Pour Bauduret, la reconstitution est simple : il n’a pas changé d’indice pendant trente ans. «Dès 1973, sa vie professionnelle montre un “carriérogramme” plat, explique Clerc. A l’inverse, ses collègues évoluent, jusqu’à gagner 100 points d’indice de plus que lui en fin de carrière.» Pour calculer le manque à gagner, reste à constater l’écart de rémunération avec une évolution moyenne de carrière. Résultat : les prud’hommes de Meaux condamnent Nestlé, le 22 avril 2005, à lui verser 465 750 euros de dommages et intérêts. L’entreprise fait appel. Erreur car, le 27 avril 2007, la cour d’appel de Paris, confirmée par la cassation de janvier 2009, décide d’intégrer au préjudice les droits à la retraite, soit 119 280 euros en plus, auxquels s’ajoutent 23 000 d’intérêts de retard. La note totale grimpe ainsi à 608 000 euros.

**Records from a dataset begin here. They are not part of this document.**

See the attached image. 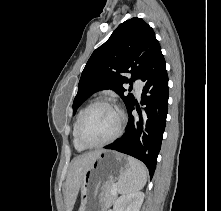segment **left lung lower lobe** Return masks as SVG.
<instances>
[{"instance_id":"obj_1","label":"left lung lower lobe","mask_w":221,"mask_h":211,"mask_svg":"<svg viewBox=\"0 0 221 211\" xmlns=\"http://www.w3.org/2000/svg\"><path fill=\"white\" fill-rule=\"evenodd\" d=\"M141 80L145 84L141 104L145 107L140 109L136 106V116L132 115L136 102L127 107L129 120L125 134L105 148L141 160L152 178L168 112V75L161 50L156 53Z\"/></svg>"}]
</instances>
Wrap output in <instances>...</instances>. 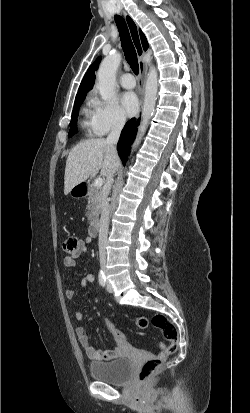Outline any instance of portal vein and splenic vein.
<instances>
[{"label":"portal vein and splenic vein","mask_w":250,"mask_h":413,"mask_svg":"<svg viewBox=\"0 0 250 413\" xmlns=\"http://www.w3.org/2000/svg\"><path fill=\"white\" fill-rule=\"evenodd\" d=\"M104 180L102 178H97L94 182L95 186L102 187Z\"/></svg>","instance_id":"obj_1"}]
</instances>
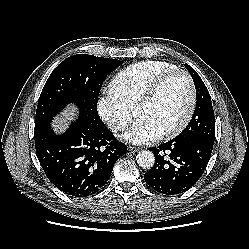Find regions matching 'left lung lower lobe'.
Returning <instances> with one entry per match:
<instances>
[{"instance_id": "obj_1", "label": "left lung lower lobe", "mask_w": 249, "mask_h": 249, "mask_svg": "<svg viewBox=\"0 0 249 249\" xmlns=\"http://www.w3.org/2000/svg\"><path fill=\"white\" fill-rule=\"evenodd\" d=\"M214 141L201 137L174 139L150 148L155 164L144 174L146 183L159 193L175 195L190 189L203 174Z\"/></svg>"}]
</instances>
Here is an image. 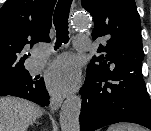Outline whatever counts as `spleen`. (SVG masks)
I'll use <instances>...</instances> for the list:
<instances>
[{
	"label": "spleen",
	"instance_id": "obj_1",
	"mask_svg": "<svg viewBox=\"0 0 151 131\" xmlns=\"http://www.w3.org/2000/svg\"><path fill=\"white\" fill-rule=\"evenodd\" d=\"M107 131H144L139 126L133 124H115L111 125Z\"/></svg>",
	"mask_w": 151,
	"mask_h": 131
}]
</instances>
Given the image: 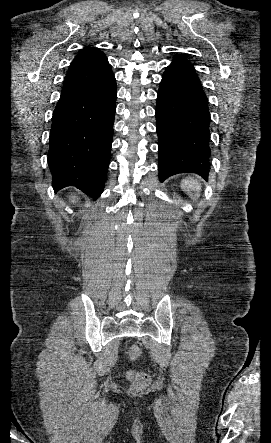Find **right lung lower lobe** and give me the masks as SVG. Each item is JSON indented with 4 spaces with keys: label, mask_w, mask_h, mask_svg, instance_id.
I'll use <instances>...</instances> for the list:
<instances>
[{
    "label": "right lung lower lobe",
    "mask_w": 271,
    "mask_h": 443,
    "mask_svg": "<svg viewBox=\"0 0 271 443\" xmlns=\"http://www.w3.org/2000/svg\"><path fill=\"white\" fill-rule=\"evenodd\" d=\"M115 78L62 91L52 117L48 164L58 191L75 186L97 199L108 171L116 107Z\"/></svg>",
    "instance_id": "right-lung-lower-lobe-1"
}]
</instances>
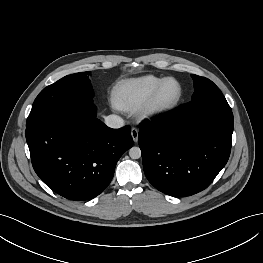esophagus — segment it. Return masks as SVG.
Masks as SVG:
<instances>
[{
	"label": "esophagus",
	"mask_w": 263,
	"mask_h": 263,
	"mask_svg": "<svg viewBox=\"0 0 263 263\" xmlns=\"http://www.w3.org/2000/svg\"><path fill=\"white\" fill-rule=\"evenodd\" d=\"M131 135H132L133 141L137 142L138 141V129L133 127L131 129Z\"/></svg>",
	"instance_id": "obj_1"
}]
</instances>
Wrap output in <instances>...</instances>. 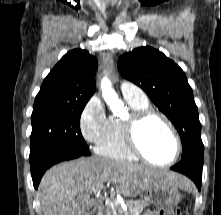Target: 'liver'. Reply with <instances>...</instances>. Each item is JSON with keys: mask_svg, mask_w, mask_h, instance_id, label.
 Here are the masks:
<instances>
[{"mask_svg": "<svg viewBox=\"0 0 221 215\" xmlns=\"http://www.w3.org/2000/svg\"><path fill=\"white\" fill-rule=\"evenodd\" d=\"M115 183L117 193L137 196L155 183L189 187L184 176L136 164L89 157L64 162L50 168L43 176L38 196L43 215H87L90 194L104 183Z\"/></svg>", "mask_w": 221, "mask_h": 215, "instance_id": "obj_1", "label": "liver"}]
</instances>
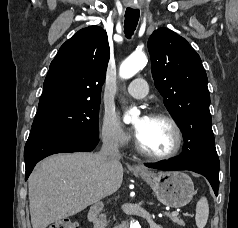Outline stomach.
Segmentation results:
<instances>
[{
    "mask_svg": "<svg viewBox=\"0 0 238 228\" xmlns=\"http://www.w3.org/2000/svg\"><path fill=\"white\" fill-rule=\"evenodd\" d=\"M134 173L141 176L153 189L158 200L168 207L180 208L187 205L195 193L191 178L180 171Z\"/></svg>",
    "mask_w": 238,
    "mask_h": 228,
    "instance_id": "0dacf381",
    "label": "stomach"
}]
</instances>
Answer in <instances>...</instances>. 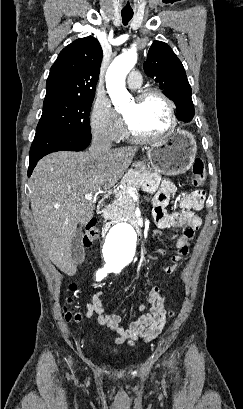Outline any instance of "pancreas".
<instances>
[{
    "label": "pancreas",
    "mask_w": 243,
    "mask_h": 409,
    "mask_svg": "<svg viewBox=\"0 0 243 409\" xmlns=\"http://www.w3.org/2000/svg\"><path fill=\"white\" fill-rule=\"evenodd\" d=\"M147 169H130L121 180L122 189L118 192V201L107 209L103 216L106 220H124L135 217L134 200L127 193L129 188H144L149 175Z\"/></svg>",
    "instance_id": "cf45deb5"
}]
</instances>
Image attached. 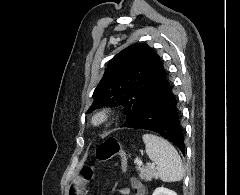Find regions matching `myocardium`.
I'll return each mask as SVG.
<instances>
[{
    "label": "myocardium",
    "mask_w": 240,
    "mask_h": 195,
    "mask_svg": "<svg viewBox=\"0 0 240 195\" xmlns=\"http://www.w3.org/2000/svg\"><path fill=\"white\" fill-rule=\"evenodd\" d=\"M105 119H106V112H105V111L97 112V113L91 118V123H92L94 126H97V125L101 124Z\"/></svg>",
    "instance_id": "myocardium-1"
}]
</instances>
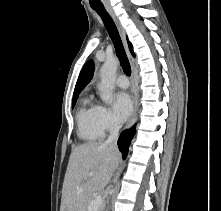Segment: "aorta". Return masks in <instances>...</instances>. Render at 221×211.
<instances>
[{
  "instance_id": "obj_1",
  "label": "aorta",
  "mask_w": 221,
  "mask_h": 211,
  "mask_svg": "<svg viewBox=\"0 0 221 211\" xmlns=\"http://www.w3.org/2000/svg\"><path fill=\"white\" fill-rule=\"evenodd\" d=\"M119 61L116 58L107 59L100 70V98L105 104L113 101V89Z\"/></svg>"
}]
</instances>
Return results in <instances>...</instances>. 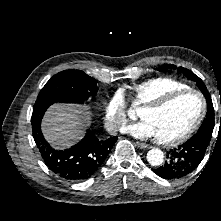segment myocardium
Instances as JSON below:
<instances>
[{"mask_svg": "<svg viewBox=\"0 0 221 221\" xmlns=\"http://www.w3.org/2000/svg\"><path fill=\"white\" fill-rule=\"evenodd\" d=\"M186 94H194L198 97L200 101V110L196 119L183 133H181L180 135L174 138L159 139L156 137L157 143L161 145H165V146H176L185 142L187 139H189L192 136V134L198 129V127L200 126L201 122L203 121L206 115L207 104H206L205 97L200 91L188 87L184 89L171 91L163 95L162 97L158 98L157 100L142 106V110L159 111L165 108L166 106H168L171 102H173L178 97L182 95H186Z\"/></svg>", "mask_w": 221, "mask_h": 221, "instance_id": "myocardium-1", "label": "myocardium"}]
</instances>
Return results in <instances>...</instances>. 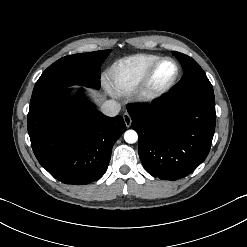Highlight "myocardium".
<instances>
[{
	"mask_svg": "<svg viewBox=\"0 0 247 247\" xmlns=\"http://www.w3.org/2000/svg\"><path fill=\"white\" fill-rule=\"evenodd\" d=\"M166 60L172 61L175 64L176 75L173 78V80L169 84H167L165 87L157 89V90H153L150 87L153 74L156 68L158 67V65L161 62L166 61ZM180 77H181V66L179 62L176 59L169 57V56L160 57L148 68L142 80L137 85V87L134 89V92H133L134 97L137 101L141 103H145V104L154 103L164 98L166 95H168L175 88V86L179 82Z\"/></svg>",
	"mask_w": 247,
	"mask_h": 247,
	"instance_id": "myocardium-1",
	"label": "myocardium"
}]
</instances>
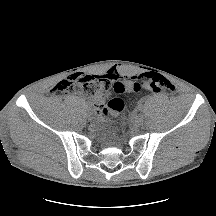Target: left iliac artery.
I'll return each mask as SVG.
<instances>
[{
	"label": "left iliac artery",
	"instance_id": "left-iliac-artery-1",
	"mask_svg": "<svg viewBox=\"0 0 216 216\" xmlns=\"http://www.w3.org/2000/svg\"><path fill=\"white\" fill-rule=\"evenodd\" d=\"M137 109L142 110V104L138 105Z\"/></svg>",
	"mask_w": 216,
	"mask_h": 216
}]
</instances>
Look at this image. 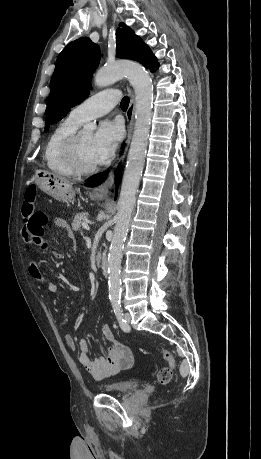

Chez Nestlé, on affirme qu’«il s’agit d’un cas isolé». Mais, pour l’Union des ingénieurs et cadres CGT (Ugict), cette décision devrait surtout permettre de rendre «moins dissuasif le syndicalisme chez les cadres, dont le plafonnement de carrière constitue le principal frein».
source Libération.
Dans l’administration que je connais – je ne saurais généraliser, mais… -, le principe veut que les permanents syndicaux, rémunérés par l’administration, ont la garantie d’avancements et promotions égales à la moyenne de leurs catégories. Dans la réalité, on constate que certains, surtout les chefs syndicaux, font de meilleures carrières, y compris quand ils sont élus du personnel qu’ils sont censés défendre.
Aujourd’hui, le syndicalisme – en tant que permanent – est d’autant moins “dissuasif chez les cadres”, qu’il est d’abord un moyen d’échapper aux tracas du management quotidien, c’est-à-dire à la morale généralisée du harcèlement professionnel, dans le contexte des concentrations des services, qui ont généré une mise en concurrence effrénée chez les cadres.
Résultat : une tendance à aller se planquer au syndicat, et, pour les permanents, une préférence d’y dérouler des décennies durant toute sa carrière, de préférence à affronter soi-même la réalité des conditions de travail.
tout à fait d’accord, dans mon secteur il en est ainsi également,jusqu’a mon patron à qui je soulignais une injustice flagrante qui me conseille de me syndiquer.Ce n’était pas du cynisme mais un conseil d’ami.